Been there, done that - in my mid-30's. I sure wouldn't want to take that on in my late 40's or later.
But that's the point of aging treatments, not just long life but long life while staying quite youthful - even if you where 500 years old, you wouldn't be in your late 40's, but more like mid twenties, or whatever is the "perfect" physical age when everything is ready but hasn't yet started to degenerate.
And since you insulted me I won't be replying to you any further.
Translation: Since you lost the argument you are going away in a huff. Goodbye!
"There is more worth loving than we have strength to love." - Brian Jay Stanley
running out of eggs is a theory in some jeopardy...I recall some mouse work that found eggs were still manufactured in adult females...not the case that the female was born with her life time allotment..but you could be right...we are way out on a hypothetical limb anyway.
SLASHDOT: news for people who can't concentrate on work or have no life at all and got tired of yelling back at the TV.
You know, we think of early 20's as being a "perfect" physical age, but what about mental age? I know that physicists and mathmaticians peak in their 20's, and can believe that physically the brain is on the slow downhill slope from then. But somehow I'd like to believe that I've learned something from the last 20+ years, and that while the physical substrate of my brain may be less capable, I've made better use of what's there, learned valuable life lessons. So I'd like to think my peak mental age, in some respects, still may not be here, yet.

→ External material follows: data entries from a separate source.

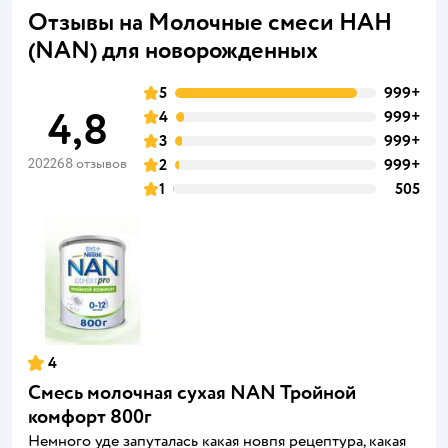
Отзывы на Молочные смеси НАН
(NAN) для новорожденных
5
999+
4,8
4
999+
3
999+
202268 отзывов
2
999+
1
505
4
Смесь молочная сухая NAN Тройной
комфорт 800г
Немного уде запуталась какая новпя рецептура, какая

So imagine a 20's physical brain with longer life experience. But is an essential part of that life experience coping with your own diminution and mortality - your limitations? If someone hit their mid-20's and stopped aging, would they acquire the same sorts of wisdom? Might it be best to get into your 60's (or later) and then get the clock turned back?
Enquiring minds would like the chance to know.
The living have better things to do than to continue hating the dead.
How can everyone be rich? That's a classic inflation scenario --- too much money chasing too few goods. Interest rates would have to adjust.
You seem to be assuming though that all of the people having lots of money to invest would make the rate of return far lower, because the number of investment opportunities would remain roughly the same over time as more money pours in...
But why would that be so? Again, history has shown that as larger sums of money are availiable for investing the range of investments expands to accomodate them. Why do you think there is a limit on the availiabilty of investment opportunity?
Basically I don't see how you can consider your argument to be correct when it seems like the last thirty years of investment proove otherwise.
I also think there is a key difference in that while many people would appear to be richer than they are now (with more assests) they would not generally act in an extravident manner - preferring instead to live off interest with occasional fligs of larger spending.
"There is more worth loving than we have strength to love." - Brian Jay Stanley
This rules! Interesting that you're more likely to be killed by your hot tap than die on a train. I guess I should worry less about the commute home and more about the bath afterwards.